MERS — Middle East Respiratory Syndrome is an illness caused by a virus that is said to have originated with dromedary camels in the Arabian Peninsula. Three or four out of every 10 patients reported with MERS have died. MERS can spread from ill people to others through close contact, such as caring for or living with an infected person. MERS patients have ranged in age from younger than 1 to 99 years old.
Hitchhikers
Both the legal and illegal trade in wildlife also present serious challenges.
“The diseases that hitchhike into the country on legally imported wildlife continue to go largely unnoticed,” said Jonathan Kolby, a former U.S. Fish and Wildlife Service law enforcement officer and policy specialist focusing on International Trade in Endangered Species of Wild Fauna and Flora.
He points to the thousands of illegally traded shipments of wildlife that are intercepted each year. In 2019 alone, the U.S. Fish and Wildlife Service opened more than 10,000 illegal wildlife trade inspections.
“importing any live animal brings with it the risk of disease — to native wildlife, to livestock, and to people,” he said. “The outbreak of the novel coronavirus in China . . . has shined a spotlight on how easily zoonotic diseases can emerge from wildlife.”

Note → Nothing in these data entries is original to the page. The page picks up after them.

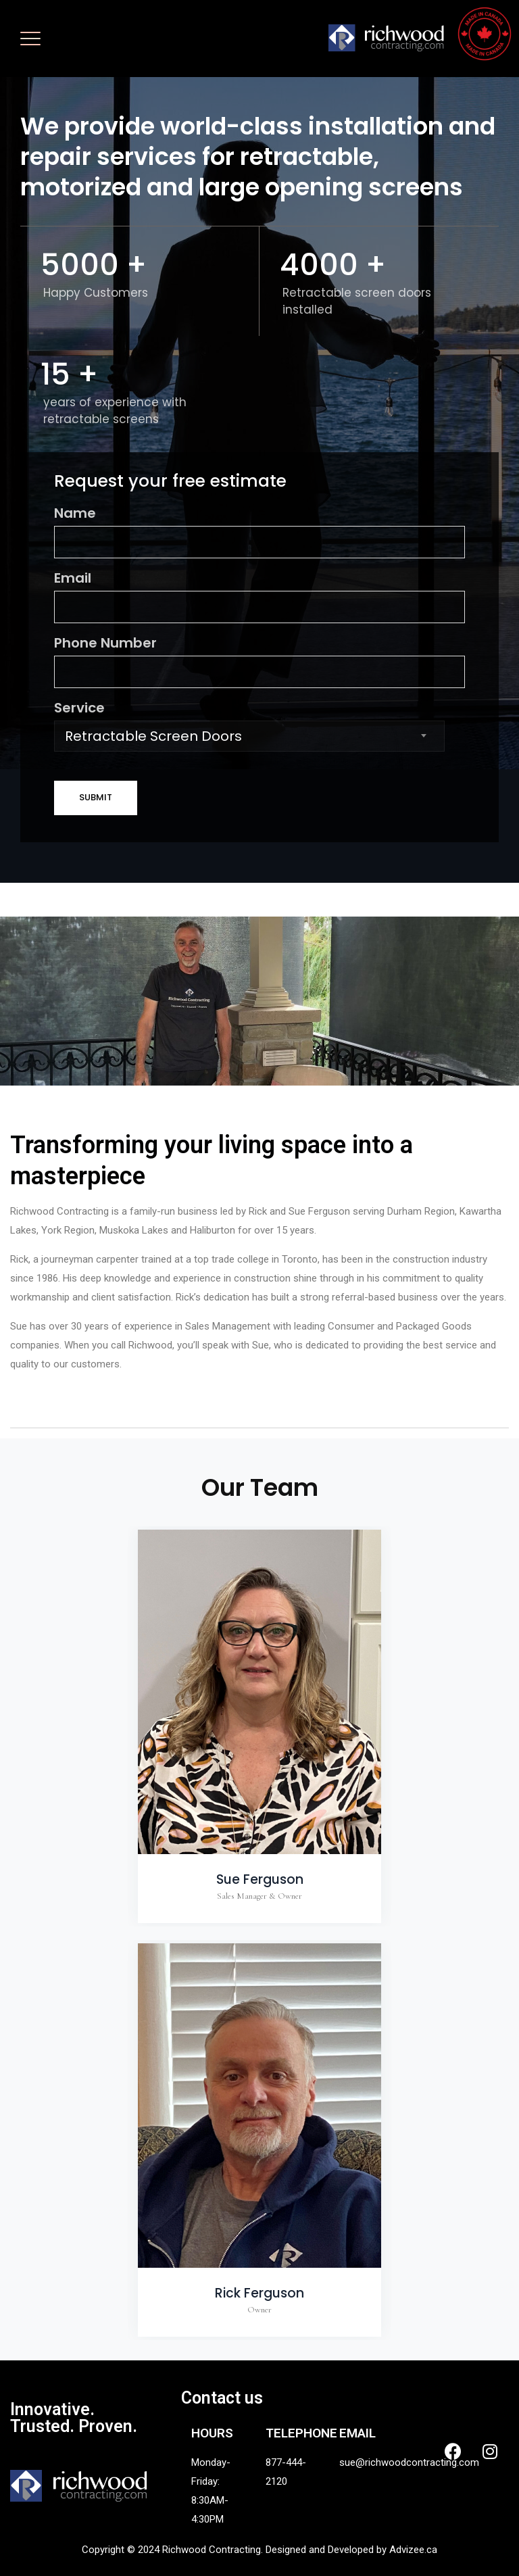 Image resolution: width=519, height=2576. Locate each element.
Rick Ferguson (259, 2293)
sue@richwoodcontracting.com (409, 2462)
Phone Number (259, 660)
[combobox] (249, 736)
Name (259, 531)
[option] (259, 1726)
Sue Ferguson (259, 1879)
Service (259, 725)
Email (259, 595)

He pointed out that with few exceptions, the U.S. doesn’t have any laws that specifically require a disease surveillance for wildlife entering the country, which means that the vast majority of wild animal imports are not tested.
But the U.S. is not alone in this. Kolby said that other countries don’t have a government agency that comprehensively screens wildlife imports for pathogens. That’s important because according to information from OIE’s press release, the majority of recently emerging infections diseases have wildlife origins.
“With Covid-19 aiming a spotlight on long-existing deficiencies, now is the time for the best minds in the Fish and Wildlife Service, CDC, USDA, industry and academia to come together and consider what steps can be taken to sew this hole shut before the next animal-origin pandemic is thrust into our daily lives,” said Kolby.
The search for a solution
The new U.N. report calls for governments to take a “One Health” approach, which would pull together public health, veterinary and environmental experts to fight outbreaks of zoonotic diseases. The report’s authors say this One Health approach is the best way for preventing as well as responding to zoonotic disease outbreaks and pandemics.
Among its 10 recommendations are expanding scientific enquiry into zoonotic diseases; strengthening monitoring and regulation practices associated with zoonotic diseases, including food systems; and incentivizing sustainable land management practices and developing alternatives for food security and livelihoods that do not rely on the destruction of habitats and biodiversity.